İGA temsilcisi yedi işçinin ölümünden sorumlu olarak yargılanıyor.

İGA patronları ilk elde sendikayla görüşme talep ediyor. Sendika görüşmeye işçilerle birlikte katılacağını, farklı bölümlerden işçilerin temsilciler seçerek görüşmelere katılmasını istiyor. İşçiler kendi aralarında seçtikleri19 temsilci ve sendikacılarla görüşme masasına oturuyorlar. Masada kaymakam, jandarma komutanı ve İGA’yı temsilen Kadir Samsunlu var. Kadir Samsunlu hepinizin bildiği gibi Cengiz Holding ve İGA temsilcisi yedi işçinin ölümünün asli sorumlusu olarak yargılanan bir kişi. Samsunlu, ‘taleplerinizi yazın’ diyor. O 15 talep orada kağıda dökülüyor. Siz işbaşı yapın bunları çözeriz sorun değil’ deniyor. Fakat işçi temsilcileri ve sendikacılar taleplerin kabul edildiğine dair yazılı taahhüt istiyorlar. Kadir Samsunlu imza atmaya yanaşmıyor. Tam da bu sırada iki sivil kişi göze çarpıyor. Görüşmeci işçiler ve sendika temsilciler bunları işveren temsilcisi sanıyor fakat İGA patronlarının arkasında dolanan sivil giyimli kişilerin Arnavutköy ve Eyüp kaymakamları olduğunu sonradan öğreniyorlar.

 

İmza yoksa işbaşı da yok!

 

İmza atılana kadar işbaşı yapılmaması kararı alınıyor. İşçilerin öfkesi bu görüşme sonrası daha fazla artıyor. Jandarma ve polis orantısız güç kullanıp işçilere saldırıyor. Gazlı, tazyikli su saldırısı üzerine işçiler barakalara çekiliyorlar.

 

Jandarma sendikacıların peşine düşüyor. İşçilerden onları kendilerine teslim etmelerini istiyorlar. İşçiler direnişte yanlarında gördükleri ve güvendikleri öncü işçileri barakadan barakaya kaçırarak saklıyorlar. Bunun üzerine jandarma ve polis daha fazla yığınak yaparak saldırı hazırlığına girişiyorlar. Gece 01:00 sularında koğuşların kapıları koçbaşılarıyla kırılarak saldırı başlıyor. Tarihe geçecek bir rakam, 600’e yakın işçi gözaltına alınıyor. Gözaltı kaydı olan işçi sayısı 404. Fakat kayıtlara geçmeyen 200 gözaltı daha var.

 

Gözaltında alınan işçi ve sendikacılarla avukatlar görüştürülmüyor, tartaklanıyor, fiziki saldırıya uğruyor. Avukatlar olarak ilk görüşmeyi ancak gözaltının 3. günü akşamı yapabildik. Bu kendi yasalarına bile aykırı. Gözaltında birçok işçiye işkence ve kötü muameleyle beraber ‘avukat istemiyoruz’ kağıdı imzalatılmış.

 O gün tayin edilen hakim

Savcı hiçbir işçinin ifadesini almadı. Dosyayı hiçbir şekilde incelemeden kafasında belirlemiş her şeyi. Kopyala yapıştır yöntemiyle 43 kişiye aynı suçlamayı yöneltiyor. Her şey önceden hazırlanmış. Hakim o gece oraya tayin edilmiş. Tutuklama kararından sonra başka yere tayin edilmiş.  Bu hukuksal değil, siyasal bir karardır.

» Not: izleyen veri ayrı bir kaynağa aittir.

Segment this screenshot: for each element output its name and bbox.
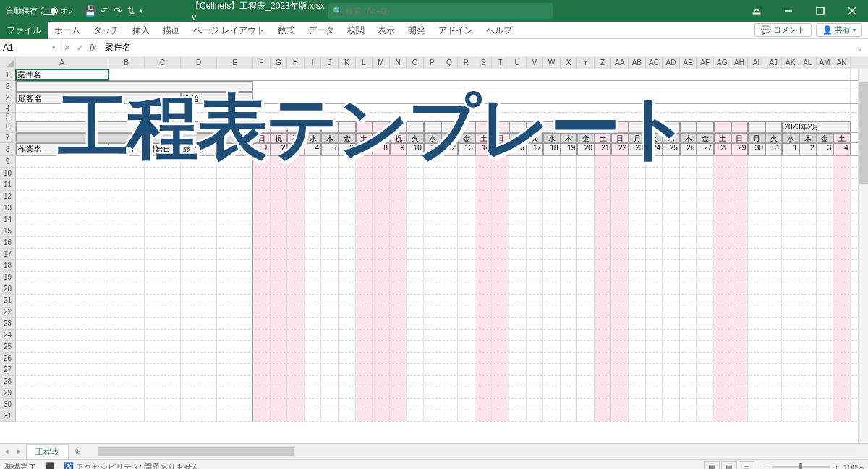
cell[interactable]	[527, 214, 544, 225]
cell[interactable]	[390, 410, 407, 421]
row-header[interactable]: 30	[0, 399, 16, 410]
maximize-button[interactable]	[804, 0, 836, 22]
cell[interactable]	[595, 376, 612, 387]
cell[interactable]	[509, 191, 527, 202]
cell[interactable]	[543, 214, 561, 225]
cell[interactable]	[458, 295, 475, 306]
cell[interactable]	[390, 168, 407, 178]
ribbon-tab-6[interactable]: 数式	[271, 22, 302, 39]
cell[interactable]	[181, 410, 217, 421]
cell[interactable]	[697, 249, 714, 259]
cell[interactable]	[817, 283, 834, 294]
cell[interactable]	[305, 179, 322, 190]
cell[interactable]	[782, 237, 799, 248]
cell[interactable]	[731, 387, 749, 398]
cell[interactable]	[714, 306, 731, 317]
cell[interactable]	[373, 387, 390, 398]
cell[interactable]	[509, 272, 527, 283]
cell[interactable]	[509, 306, 527, 317]
cell[interactable]	[714, 179, 731, 190]
cell[interactable]	[611, 260, 629, 271]
cell[interactable]	[305, 237, 322, 248]
cell[interactable]	[475, 283, 493, 294]
cell[interactable]	[817, 249, 834, 259]
cell[interactable]: 木	[680, 133, 697, 142]
cell[interactable]	[16, 168, 109, 178]
cell[interactable]: 祝	[287, 133, 305, 142]
cell[interactable]	[181, 399, 217, 410]
cell[interactable]	[611, 341, 629, 352]
cell[interactable]	[16, 318, 109, 329]
cell[interactable]	[629, 191, 646, 202]
cell[interactable]	[817, 191, 834, 202]
cell[interactable]	[373, 191, 390, 202]
cell[interactable]	[271, 306, 288, 317]
cell[interactable]	[407, 179, 424, 190]
cell[interactable]	[321, 364, 339, 375]
cell[interactable]	[748, 121, 765, 132]
col-header[interactable]: U	[509, 56, 527, 69]
cell[interactable]	[339, 225, 356, 236]
cell[interactable]	[561, 156, 578, 167]
cell[interactable]	[475, 214, 493, 225]
cell[interactable]	[543, 364, 561, 375]
cell[interactable]	[543, 283, 561, 294]
cell[interactable]	[833, 341, 851, 352]
cell[interactable]	[680, 121, 697, 132]
cell[interactable]	[407, 156, 424, 167]
cell[interactable]	[271, 399, 288, 410]
cell[interactable]	[799, 353, 817, 363]
cell[interactable]	[646, 353, 663, 363]
cell[interactable]	[356, 330, 373, 340]
cell[interactable]	[714, 272, 731, 283]
cell[interactable]	[509, 330, 527, 340]
cell[interactable]	[109, 330, 145, 340]
cell[interactable]	[663, 410, 680, 421]
cell[interactable]	[253, 318, 271, 329]
cell[interactable]: 木	[321, 133, 339, 142]
cell[interactable]	[561, 237, 578, 248]
cell[interactable]	[271, 410, 288, 421]
col-header[interactable]: L	[356, 56, 373, 69]
cell[interactable]	[475, 260, 493, 271]
cell[interactable]	[424, 191, 441, 202]
cell[interactable]	[339, 295, 356, 306]
row-header[interactable]: 23	[0, 318, 16, 330]
cell[interactable]	[748, 249, 765, 259]
cell[interactable]	[109, 272, 145, 283]
cell[interactable]	[305, 156, 322, 167]
cell[interactable]	[543, 249, 561, 259]
cell[interactable]	[595, 306, 612, 317]
cell[interactable]	[577, 387, 595, 398]
cell[interactable]	[782, 260, 799, 271]
cell[interactable]: 15	[492, 143, 509, 155]
cell[interactable]	[663, 156, 680, 167]
cell[interactable]	[407, 202, 424, 213]
cell[interactable]	[475, 341, 493, 352]
cell[interactable]	[663, 387, 680, 398]
cell[interactable]	[390, 121, 407, 132]
cell[interactable]	[441, 249, 459, 259]
cell[interactable]	[492, 168, 509, 178]
cell[interactable]	[253, 260, 271, 271]
cell[interactable]	[321, 121, 339, 132]
cell[interactable]	[629, 330, 646, 340]
cell[interactable]	[305, 202, 322, 213]
cell[interactable]	[390, 318, 407, 329]
cell[interactable]	[321, 387, 339, 398]
cell[interactable]	[731, 330, 749, 340]
cell[interactable]	[390, 179, 407, 190]
cell[interactable]	[373, 179, 390, 190]
cell[interactable]	[407, 376, 424, 387]
cell[interactable]	[339, 272, 356, 283]
cell[interactable]	[646, 168, 663, 178]
col-header[interactable]: G	[271, 56, 288, 69]
cell[interactable]	[217, 283, 253, 294]
cell[interactable]	[458, 364, 475, 375]
cell[interactable]	[714, 387, 731, 398]
cell[interactable]	[748, 214, 765, 225]
cell[interactable]	[817, 387, 834, 398]
cell[interactable]	[424, 249, 441, 259]
cells-area[interactable]: 案件名顧客名開始2023年2月日祝祝水木金土日祝火水木金土日月火水木金土日月火水…	[16, 69, 868, 422]
select-all-button[interactable]	[0, 56, 16, 69]
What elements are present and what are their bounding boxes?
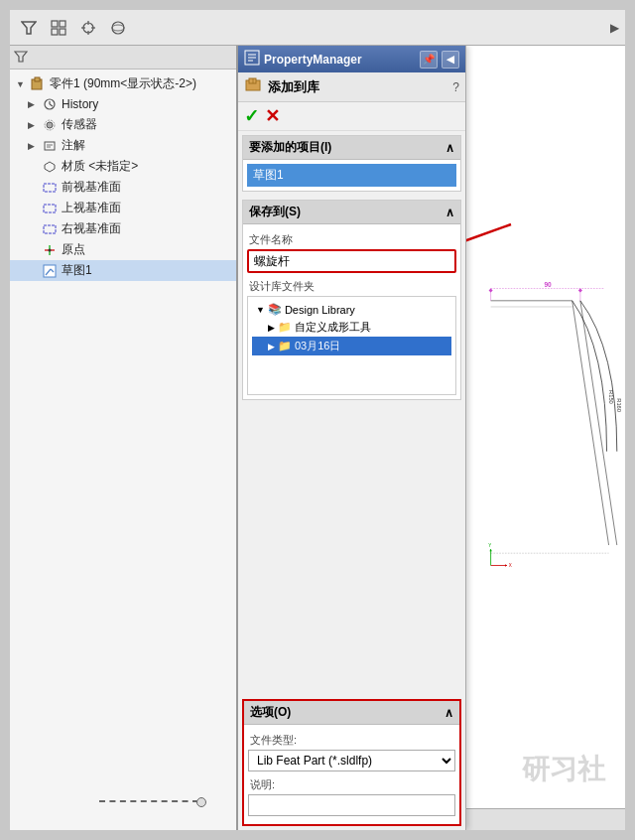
history-icon	[42, 96, 58, 112]
annotations-expand-arrow: ▶	[28, 141, 38, 151]
pm-options-content: 文件类型: Lib Feat Part (*.sldlfp) Part (*.s…	[244, 725, 459, 824]
canvas-svg: 90 R160 R150	[466, 46, 625, 808]
pm-add-items-header[interactable]: 要添加的项目(I) ∧	[243, 136, 460, 160]
pm-options-section: 选项(O) ∧ 文件类型: Lib Feat Part (*.sldlfp) P…	[242, 699, 461, 826]
custom-tools-icon: 📁	[278, 321, 292, 334]
pm-cancel-button[interactable]: ✕	[265, 105, 280, 127]
pm-folder-tree: ▼ 📚 Design Library ▶ 📁 自定义成形工具	[247, 296, 456, 395]
tree-item-right[interactable]: ▶ 右视基准面	[10, 218, 236, 239]
pm-filename-input[interactable]	[247, 249, 456, 273]
svg-marker-51	[578, 289, 582, 293]
pm-folder-label: 设计库文件夹	[247, 279, 456, 294]
sensors-label: 传感器	[62, 116, 97, 133]
svg-rect-3	[52, 29, 58, 35]
annotations-label: 注解	[62, 137, 85, 154]
pm-confirm-button[interactable]: ✓	[244, 105, 259, 127]
svg-line-42	[580, 301, 617, 545]
svg-rect-24	[44, 184, 56, 192]
right-plane-icon	[42, 221, 58, 237]
filter-icon[interactable]	[16, 15, 42, 41]
pm-description-label: 说明:	[248, 777, 455, 792]
pm-subheader: 添加到库 ?	[238, 72, 465, 102]
march16-label: 03月16日	[295, 339, 340, 353]
pm-options-header[interactable]: 选项(O) ∧	[244, 701, 459, 725]
svg-point-29	[49, 248, 52, 251]
tree-item-sketch1[interactable]: ▶ 草图1	[10, 260, 236, 281]
pm-help-icon[interactable]: ?	[452, 80, 459, 94]
pm-add-items-title: 要添加的项目(I)	[249, 139, 331, 156]
pm-header: PropertyManager 📌 ◀	[238, 46, 465, 72]
pm-add-item-sketch1[interactable]: 草图1	[247, 164, 456, 187]
tree-item-history[interactable]: ▶ History	[10, 94, 236, 114]
right-plane-label: 右视基准面	[62, 220, 121, 237]
pm-folder-design-library[interactable]: ▼ 📚 Design Library	[252, 301, 451, 318]
content-area: ▼ 零件1 (90mm<显示状态-2>) ▶	[10, 46, 625, 830]
svg-rect-2	[60, 21, 65, 27]
svg-point-11	[112, 25, 124, 31]
pm-icon	[244, 50, 260, 69]
pm-add-items-content: 草图1	[243, 160, 460, 191]
root-label: 零件1 (90mm<显示状态-2>)	[50, 75, 196, 92]
svg-text:R150: R150	[608, 390, 614, 404]
part-icon	[30, 76, 46, 92]
root-expand-arrow: ▼	[16, 79, 26, 89]
svg-rect-14	[35, 77, 40, 81]
tree-item-material[interactable]: ▶ 材质 <未指定>	[10, 156, 236, 177]
main-toolbar: ▶	[10, 10, 625, 46]
coord-bar	[466, 808, 625, 830]
feature-tree: ▼ 零件1 (90mm<显示状态-2>) ▶	[10, 70, 236, 830]
svg-marker-54	[505, 564, 507, 566]
svg-rect-25	[44, 205, 56, 212]
svg-text:Y: Y	[488, 543, 491, 548]
material-label: 材质 <未指定>	[62, 158, 138, 175]
svg-rect-1	[52, 21, 58, 27]
pm-filetype-label: 文件类型:	[248, 733, 455, 748]
history-expand-arrow: ▶	[28, 99, 38, 109]
tree-item-annotations[interactable]: ▶ 注解	[10, 135, 236, 156]
design-library-expand: ▼	[256, 305, 265, 315]
sphere-icon[interactable]	[105, 15, 131, 41]
march16-icon: 📁	[278, 340, 292, 352]
pm-pin-icon[interactable]: 📌	[420, 51, 438, 69]
pm-save-to-section: 保存到(S) ∧ 文件名称 设计库文件夹 ▼ 📚	[242, 200, 461, 400]
tree-root-item[interactable]: ▼ 零件1 (90mm<显示状态-2>)	[10, 73, 236, 94]
pm-filename-label: 文件名称	[247, 232, 456, 247]
history-label: History	[62, 97, 98, 111]
pm-close-icon[interactable]: ◀	[442, 51, 459, 69]
top-plane-label: 上视基准面	[62, 200, 121, 216]
tree-filter-icon[interactable]	[14, 50, 28, 66]
front-plane-icon	[42, 180, 58, 196]
svg-rect-38	[249, 78, 256, 83]
tree-item-top[interactable]: ▶ 上视基准面	[10, 198, 236, 218]
pm-save-to-header[interactable]: 保存到(S) ∧	[243, 201, 460, 224]
march16-expand: ▶	[268, 342, 275, 351]
svg-rect-26	[44, 225, 56, 233]
tree-toolbar	[10, 46, 236, 70]
svg-line-17	[50, 104, 53, 106]
pm-filetype-select[interactable]: Lib Feat Part (*.sldlfp) Part (*.sldprt)	[248, 750, 455, 771]
grid-icon[interactable]	[46, 15, 71, 41]
pm-add-items-collapse: ∧	[445, 141, 454, 155]
pm-folder-custom-tools[interactable]: ▶ 📁 自定义成形工具	[252, 318, 451, 337]
svg-text:X: X	[509, 563, 512, 568]
pm-save-to-collapse: ∧	[445, 206, 454, 219]
svg-point-18	[47, 122, 53, 128]
annotations-icon	[42, 138, 58, 154]
svg-marker-56	[489, 549, 491, 551]
pm-folder-march16[interactable]: ▶ 📁 03月16日	[252, 337, 451, 355]
crosshair-icon[interactable]	[75, 15, 101, 41]
svg-marker-50	[489, 289, 493, 293]
tree-item-origin[interactable]: ▶ 原点	[10, 239, 236, 260]
svg-rect-4	[60, 29, 65, 35]
pm-title: PropertyManager	[264, 53, 362, 67]
front-plane-label: 前视基准面	[62, 179, 121, 196]
toolbar-expand-arrow[interactable]: ▶	[610, 21, 619, 35]
sensors-expand-arrow: ▶	[28, 120, 38, 130]
pm-lib-icon	[244, 76, 262, 97]
pm-subtitle-text: 添加到库	[268, 78, 319, 96]
tree-item-front[interactable]: ▶ 前视基准面	[10, 177, 236, 198]
sketch1-label: 草图1	[62, 262, 92, 279]
pm-description-input[interactable]	[248, 794, 455, 816]
tree-item-sensors[interactable]: ▶ 传感器	[10, 114, 236, 135]
svg-point-10	[112, 22, 124, 34]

Bürokrat değil sınıf sendikacısıyız

Daha sonra söz alan, hem öğrenci hem de inşaat işçisi olduğunu söyleyen İnşaat İş Ankara Temsilcisi Murat Can Çoban, sözlerine, Ankara katliamında ölümsüzleşen İnşaat İş yöneticisi ve kurucularını saygıyla anarak başladı.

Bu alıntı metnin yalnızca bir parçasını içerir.